One thing that a universe $U$ gives you is that the sets and function in it form an internal full subcategory $USet$ of your ambient category $Set$ of sets . The idea is that the collection of objects forms a set, hence an object of $Set$. Then the collection of functions in $U$ from $X$ to $Y$, say, forms a set $USet(X,Y)$. However, the 'fullness' condition is that we can consider $X$ and $Y$ themselves as objects of $Set$, by considering the sets of their elements, $\underline{X} := Set(1,X)$$\underline{X} := USet(1,X)$ and $\underline{Y} := Set(1,Y)$$\underline{Y} := USet(1,Y)$ respectively, and then the set of functions $Set(\underline{X},\underline{Y})$ is the same as the set of functions $USet(X,Y)$ (isomorphic, not equal, generally). This is what Zhen refers to when he mentions hom-sets are preserved.
Notice here that $X$ and $Y$ are not sets, rather they are functions $1 \to Obj(USet)$, and to see them as sets we have to externalise them (note that for a category theorist, functions aren't necessarily sets).

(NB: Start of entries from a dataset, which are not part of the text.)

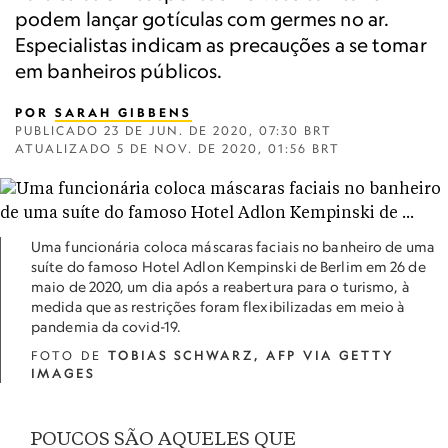
podem lançar gotículas com germes no ar.
Especialistas indicam as precauções a se tomar
em banheiros públicos.
POR
SARAH GIBBENS
PUBLICADO
23 DE JUN. DE 2020, 07:30 BRT
ATUALIZADO
5 DE NOV. DE 2020, 01:56 BRT
Uma funcionária coloca máscaras faciais no banheiro de uma
suíte do famoso Hotel Adlon Kempinski de Berlim em 26 de
maio de 2020, um dia após a reabertura para o turismo, à
medida que as restrições foram flexibilizadas em meio à
pandemia da covid-19.
FOTO DE
TOBIAS SCHWARZ, AFP VIA GETTY
IMAGES
POUCOS SÃO AQUELES QUE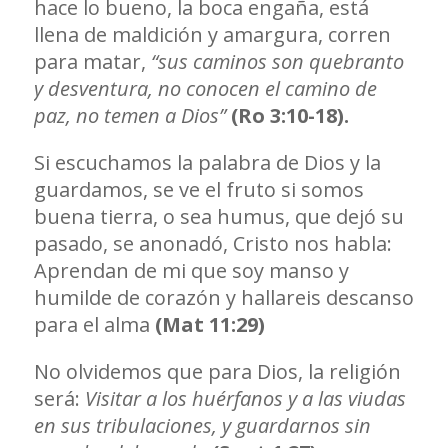
hace lo bueno, la boca engaña, está
llena de maldición y amargura, corren
para matar,
“sus caminos son quebranto
y desventura, no conocen el camino de
paz, no temen a Dios”
(Ro 3:10-18).
Si escuchamos la palabra de Dios y la
guardamos, se ve el fruto si somos
buena tierra, o sea humus, que dejó su
pasado, se anonadó, Cristo nos habla:
Aprendan de mi que soy manso y
humilde de corazón y hallareis descanso
para el alma
(Mat 11:29)
No olvidemos que para Dios, la religión
será:
Visitar a los huérfanos y a las viudas
en sus tribulaciones, y guardarnos sin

For category theorists: a universe gives you a logical, full sub-fibred-topos of the fibred topos $cod\colon Set^\mathbf{2} \to Set$, and this definition extends to any topos $E$ replacing $Set$. This is a much nicer (from a category-theoretical perspective), and purely category-theoretic definition of a universe, independent of how one defines the category of sets. To consider only a model of set theory, one would take a model of the geometric theory 'well-pointed topos with AC and NNO' in $Set$, or worse (:-P) an internal relation modelling $\in$ from ZFC. You would have no control on the hom-sets of such a thing, and there would be no relation between 'internal' truth and 'external' truth.